Statutes of limitations aren’t some tool of the patriarchy, though, but a well-intended and well-established legal concept, rooted in widespread ideas about fairness and forgiveness. Punishing someone decades down the road from when they committed a crime goes against our constitutional expectation of due process and violates the idea that criminal sanctions should serve a restorative and rehabilitative function, rather than be purely punitive. Many moral or social-justice codes would suggest someone who commits a crime, repents/reforms, and lives a non-violent and non-criminal life for decades should be forgiven, not put on trial.

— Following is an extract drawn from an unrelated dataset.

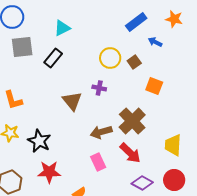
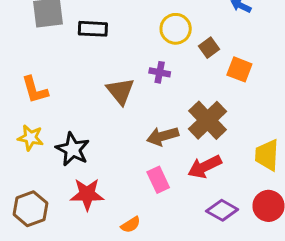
black rectangle: (53, 58) -> (93, 29), turned 54
brown square: (134, 62) -> (209, 48), moved
red arrow: (130, 153) -> (205, 167), turned 110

But one needn’t buy into the whole forgiveness thing to understand why such limits are valuable, only oppose mass incarceration. Questions of fairness aside, we need statutes of limitations on criminal prosecutions because the U.S. justice system couldn’t handle the strain otherwise.
And when it comes to rape, removing the statute of limitations will ultimately exacerbate problems with prosecution. The best thing a victim can do in terms of preserving physical evidence (and fulfilling social expectations of victimhood, an unfortunate but real concern when it comes to jury trials) is report the attack as soon as possible. Physical evidence and memories of events both degrade quickly, and waiting—especially more than a decade—to bring a rape claim severely diminishes the chances of conviction. If removing rape statutes of limitations makes people feel there’s no rush to report crimes against them, we actually do future victims a a grave disservice.
(There are some who will accuse me of “victim-blaming” for this, but there is no blame here. I just think there’s room to both raise awareness about the varied ways people respond to sexual assault and empower victims to act in ways that will help them see justice.)
I’m sympathetic to the older women speaking out in media now about how stigmatized reporting rape was, and how they finally found the courage to report their’s only decades later—once it was legally too late. But we’ve made a lot of progress on this front in the past few decades, and while America’s attitudes and polices on rape can still be very bad, it seems that more people than ever are speaking up in public about their assaults. This is what we need to continue encouraging, not policies that are politically correct at the expense of ensuring rapists are actually caught and convicted.